Friday, January 18, 2008

Queuing Efficiency

On my way through the office door this morning I had an experience that I realized needs to be recorded so that I don't go on and rant about it in the future. This post will allow me instead to reference it, thus saving a vicious cycle of rehashing.

In addition to my career in systems engineering, and my small photography business I take martial arts classes. A few days ago I managed to pull a hamstring and sprain a toe on the opposite leg. Don't get me wrong - it's worth it. But these injuries are relevant to the story because they allow you to appreciate my inability to move quickly. I'm not limping, I'm just moving cautiously.

The weather was cold, and the sidewalks covered in treacherous ice. A bitter wind cut through me as I approached the building. Moving at a determined but non-rapid pace, I noticed someone about a mile (or three) front of me, presumably intending to enter the same doors. And then it happened.

They decided to take it upon themselves to hold the door open. At this point they almost need a telescope or radar to even know I'm planning to go through the same door, but yet they stood there holding it open while the arctic air flooded the entry to our building.

Here's the deal people... If someone behind you stands a chance of having the door slam in their face, then you hold it open. If they are carrying a heavy load and don't have arms free, you can wait until they get close to open the door for them. If it's more than five steps, you move along. Let's stop the self-gratifying good deed of holding a door open just to see if the recipient of your good will will start to jog because they feel guilty you are letting all that cold air into the building. If they have enough room to jog they probably don't need you to hold the door.

Wednesday, January 16, 2008

Got dependencies?

As anyone who follows my blog has learned, I'm a packaging junkie. I write packages for everything I deploy, and happily plunk them into my JumpStart server where they perform their duty in a predictable and maintainable way. Does it get any better than this? Well, actually... It got pretty rough this week as my troubleshooting skills enjoyed a solid workout.

We are in the process of moving our standard deployment from Solaris 9 with SRM project containers to Solaris 10 Zones.

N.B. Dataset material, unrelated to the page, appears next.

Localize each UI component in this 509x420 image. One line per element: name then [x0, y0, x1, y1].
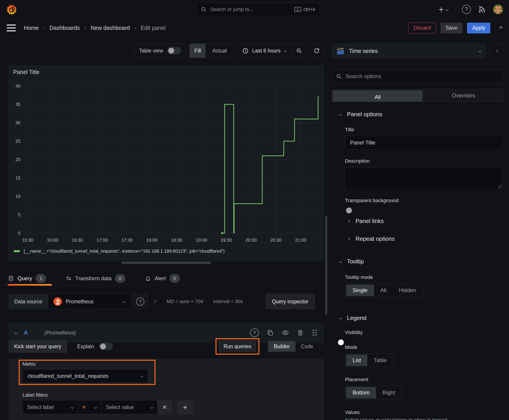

Now Zones are really surprisingly simple for the rich myriad of benefits they provide. It takes very little time to get to the point where you can set up a test box with multiple zones in a basic Solaris environment. But what if you don't have a basic environment?

We have packaged everything. Most of our /etc files that aren't stock are edited by class action scripts or postinstall routines. We've deployed hundreds of servers with this configuration and it worked flawlessly until we started deploying Zones. Then suddenly, our zones couldn't talk to the Directory, were missing resolv.conf, and all kinds of other cascading problems. Ugh. Where to start?

The first thing I did was check the error messages. Pretty clever, no?

The file /export/zones/testzone01/root/var/sadm/system/logs/install_log contains a log of the zone installation.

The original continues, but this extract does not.